Нет, он не мог. Других слов, адекватно передающих его отношение к поцелуям, не существовало.

— А как с любовью? — продолжала допытываться Паула. — У тебя ведь есть кто-то, верно?

— У меня был бы кто-то, если бы не… — уточнил Макс.

— То есть ты ее еще не целовал, — сказала Паула и попала в точку. — И она еще даже не подозревает о своем счастье — что ты ее еще не целовал. — Это предположение тоже на все сто процентов соответствовало действительности. — И ты, я надеюсь, не собираешься объяснять ей суть проблемы.

Тут Паула ошибалась.

Макс сделал глоток чая, чтобы обеспечить достаточно интенсивный вкус горечи во рту, мобилизующий на тяжкое признание:

— Сегодня я ей это скажу…

— Ты что, спятил?.. — воскликнула Паула. — Ни в коем случае! Этого не поймет ни одна женщина, если, конечно, она не успеет до этого влюбиться в тебя до беспамятства.
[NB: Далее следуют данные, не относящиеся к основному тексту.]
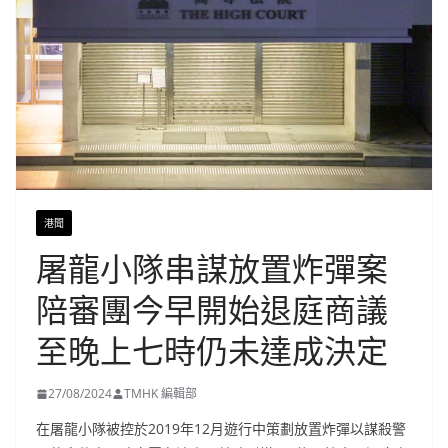
港聞
屠龍小隊串謀放置炸彈案
陪審團今早開始退庭商議
至晚上七時仍未達成決定
27/08/2024
TMHK 編輯部
在屠龍小隊被控於2019年12月遊行中策劃放置炸彈以謀殺警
— Без поцелуя ни одна женщина никогда не влюбится в меня до беспамятства, — возразил Макс.

— А если ты ей это скажешь — тем более!

Они уже не раз решали эту задачу. К сожалению, эта задача не имела решения. Она напоминала дилемму первичности курицы или яйца. Какой финал отношений Макса с женщиной первичен — признание или поцелуй?
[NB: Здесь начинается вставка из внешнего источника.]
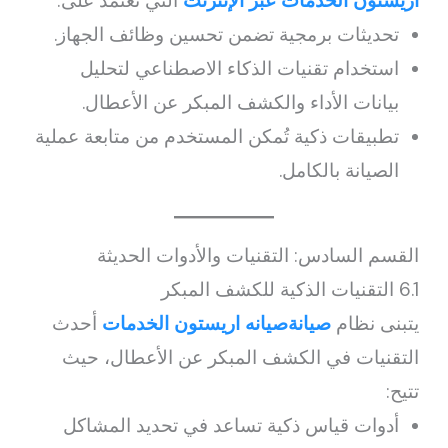
اريستون الخدمات عبر الإنترنت
التي تعتمد على:
تحديثات برمجية تضمن تحسين وظائف الجهاز.
استخدام تقنيات الذكاء الاصطناعي لتحليل
بيانات الأداء والكشف المبكر عن الأعطال.
تطبيقات ذكية تُمكن المستخدم من متابعة عملية
الصيانة بالكامل.
القسم السادس: التقنيات والأدوات الحديثة
6.1 التقنيات الذكية للكشف المبكر
يتبنى نظام
صيانةصيانه اريستون الخدمات
أحدث
التقنيات في الكشف المبكر عن الأعطال، حيث
تتيح:
أدوات قياس ذكية تساعد في تحديد المشاكل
Паула и сама имела честь принадлежать к числу жертв поцелуев Макса. До начала их дружбы он был ее клиентом. Целый год он не привлекал ее внимания. Это была не его вина: Паула во время работы видела не мужчин, а их рецепты. Пока ни один из них — т. е. рецептов — не вызвал ее удивления. Ей надлежало приготовить настой от аллергии на жестяные консервные банки. Выдавая лекарство, она перегнулась через стойку и шепнула клиенту на ухо:

— Не принимайте вы это дерьмо! От него никакой пользы не будет. Лучше просто не трогайте консервные банки — и все.

— Я не могу их не трогать, иначе моя собака помрет с голоду. Она ест только «Вильдбойшель», который продается в банках, — объяснил Макс.

И тут она осознанно посмотрела на него. И он ей понравился. Несмотря на вполне уверенное поведение, он выглядел беззащитным, и это спровоцировало ее синдром принудительной помощи. Она тоже понравилась ему. Разумеется, чисто визуально, как это обычно происходит с мужчинами. Высокий рост, узкое лицо, а глаза и брови, кожа и волосы — как у сестры Виннету. По-видимому, она была шаманкой, а ее работа в аптеке — это так, дань времени.